[What you need to do]: Every record, from first to last, should be retyped word for word.

[Transcribed page contents]

————

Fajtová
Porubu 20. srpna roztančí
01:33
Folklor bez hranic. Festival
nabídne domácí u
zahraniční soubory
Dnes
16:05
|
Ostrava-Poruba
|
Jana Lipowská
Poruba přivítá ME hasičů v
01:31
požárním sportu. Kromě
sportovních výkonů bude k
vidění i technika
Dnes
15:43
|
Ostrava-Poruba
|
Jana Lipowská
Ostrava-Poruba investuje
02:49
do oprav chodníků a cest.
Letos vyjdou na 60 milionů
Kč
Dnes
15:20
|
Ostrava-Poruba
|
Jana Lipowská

————

[Reply to the task]:
Fajtová
Porubu 20. srpna roztančí
01:33
Folklor bez hranic. Festival
nabídne domácí u
zahraniční soubory
Dnes
16:05
|
Ostrava-Poruba
|
Jana Lipowská
Poruba přivítá ME hasičů v
01:31
požárním sportu. Kromě
sportovních výkonů bude k
vidění i technika
Dnes
15:43
|
Ostrava-Poruba
|
Jana Lipowská
Ostrava-Poruba investuje
02:49
do oprav chodníků a cest.
Letos vyjdou na 60 milionů
Kč
Dnes
15:20
|
Ostrava-Poruba
|
Jana Lipowská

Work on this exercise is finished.